Since January I’ve been working on regaining my ability to speak Spanish. I began studying Spanish during my freshman year of college, and I spent the following summer in Spain, making my way from barely coherent to respectably proficient. I even got to the point of thinking and dreaming in Spanish! But my engineering degree didn’t leave any more time for frivolous language classes, and I didn’t put in the effort to practice on my own, so my Spanish skills slowly withered and died. Now I’m bringing them back to life, and somewhat surprisingly, it feels a lot more like play than work! In this post, I’ll tell you about how I’m learning grammar and vocabulary, and in a later post I’ll talk about how I practice listening, speaking, reading, and writing.

When I realized that I would have several months between finishing my degree and starting my job, I decided that another immersion language learning experience would be the best way to spend it. I could have chosen spend these months globe-hopping or hitting the highlights of a whole continent, but those kinds of trips can easily be broken into pieces for shorter vacations. It’s so rare to have the opportunity travel this way — lingering for a long time in one place, staying with locals, learning what it’s like to live there — that I couldn’t pass it up.

I didn’t want to waste my time abroad on beginner Spanish that I already learned once upon a time, so I set about getting my old proficiency back. As always, my first step in starting any new project is to read about how other people have done similar things (my headstone will read: “Here lies our beloved, who always did her homework”). Good thing I did, because I discovered an amazing book called Fluent Forever that is basically a step-by-step guide to teaching yourself a language in a way that takes advantage of our natural language learning pathways. The author, Gabriel Wyner, makes a compelling case that adults are not actually less adept at learning languages than young children — we just tend to teach adults in a way that is out of sync with how language and memory works in our brains, based on what we know from research in this field.

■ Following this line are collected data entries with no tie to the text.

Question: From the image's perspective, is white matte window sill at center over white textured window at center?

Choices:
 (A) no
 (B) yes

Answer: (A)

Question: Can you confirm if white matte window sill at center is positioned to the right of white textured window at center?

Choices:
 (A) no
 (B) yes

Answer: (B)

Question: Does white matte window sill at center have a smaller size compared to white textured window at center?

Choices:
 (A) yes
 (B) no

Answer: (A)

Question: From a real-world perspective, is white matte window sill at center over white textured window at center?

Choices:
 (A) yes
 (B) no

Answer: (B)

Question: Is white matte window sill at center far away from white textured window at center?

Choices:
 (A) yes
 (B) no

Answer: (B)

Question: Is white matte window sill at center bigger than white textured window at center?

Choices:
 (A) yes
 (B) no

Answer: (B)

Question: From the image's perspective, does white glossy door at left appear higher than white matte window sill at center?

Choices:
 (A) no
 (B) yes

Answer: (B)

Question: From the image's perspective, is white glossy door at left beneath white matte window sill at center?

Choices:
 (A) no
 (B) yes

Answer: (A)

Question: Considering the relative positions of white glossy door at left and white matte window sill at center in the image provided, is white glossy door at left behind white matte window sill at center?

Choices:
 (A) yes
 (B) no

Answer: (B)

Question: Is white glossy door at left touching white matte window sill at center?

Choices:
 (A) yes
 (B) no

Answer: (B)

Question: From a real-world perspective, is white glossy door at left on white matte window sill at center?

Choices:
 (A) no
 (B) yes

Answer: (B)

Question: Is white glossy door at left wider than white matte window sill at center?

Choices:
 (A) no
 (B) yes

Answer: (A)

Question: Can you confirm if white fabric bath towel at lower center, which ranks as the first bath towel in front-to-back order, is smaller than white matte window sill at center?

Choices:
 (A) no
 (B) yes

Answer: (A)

This is huge because loads of people (especially native English-speakers) feel intimidated by foreign languages and think they are bad at learning them, usually because of an unsuccessful experience at school. I spent three years studying French in middle and high school and learned approximately nothing, so believe me, I have felt that pain. But I know now from experience that if you take a more effective approach, language learning can be a lot easier and more fun than we expect. And the more early success you have, the more fun it is and the more inspired you feel to keep learning. I haven’t followed Wyner’s strategy exactly, but I have used many elements of it, and I’ll give you the run down of all the tools I’m using to learn efficiently and actually enjoy doing it.

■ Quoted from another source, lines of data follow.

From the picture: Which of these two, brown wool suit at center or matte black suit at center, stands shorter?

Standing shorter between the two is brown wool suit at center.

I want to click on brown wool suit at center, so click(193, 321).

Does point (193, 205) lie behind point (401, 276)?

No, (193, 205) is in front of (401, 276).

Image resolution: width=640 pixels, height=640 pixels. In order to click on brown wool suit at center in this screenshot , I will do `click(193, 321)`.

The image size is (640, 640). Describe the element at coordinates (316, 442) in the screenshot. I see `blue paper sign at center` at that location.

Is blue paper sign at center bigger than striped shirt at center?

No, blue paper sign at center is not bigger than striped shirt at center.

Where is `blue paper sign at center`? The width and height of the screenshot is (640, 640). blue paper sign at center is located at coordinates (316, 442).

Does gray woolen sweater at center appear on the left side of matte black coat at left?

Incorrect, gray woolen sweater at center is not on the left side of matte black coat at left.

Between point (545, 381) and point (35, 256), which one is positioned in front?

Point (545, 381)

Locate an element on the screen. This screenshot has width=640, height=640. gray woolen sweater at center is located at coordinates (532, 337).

Vocabulary and Grammar: Anki

Anki is a digital flashcard system that uses spaced repetition to maximize your memorizing powers. Spaced repetition is a learning strategy in which the more times you remember something correctly, the longer you wait until you test yourself on it again. So when I make a new flashcard, if I get it right once I’ll see in again within a few days. If I get it right again, I won’t see it again for another week. Then if I get it right a third time, I won’t see it for another month, and on and on. If I get it wrong though, I start all over at the beginning. This is one of the most effective ways to learn small chunks of information, like vocabulary and grammar rules, and remember them forever.

Anki is a super flexible platform that lets you create customized collections of flashcards. You can decide what type of information is on each card and how you are tested, and cards can include not just text but also images and audio recordings. You can also set the spaced repetition schedule for different collections of cards. One of the reasons I love Anki so much is that they have a mobile app that syncs the cards I make on my laptop to my phone and my tablet, so I can study whenever I have a free moment (I’ve passed many a train ride this way). Wyner has a great video series that walks through how to use Anki.

The key to using flashcards for foreign language learning is not to put translations on the cards. Instead use the foreign word and an image that represents or evokes the word. If the word is especially difficult to capture with an image, you can use a short sentence in the foreign language that makes the meaning clear. The point is that you’re not tying the new language directly to your native one but to images and ideas, just as you did when you were a toddler learning your first language.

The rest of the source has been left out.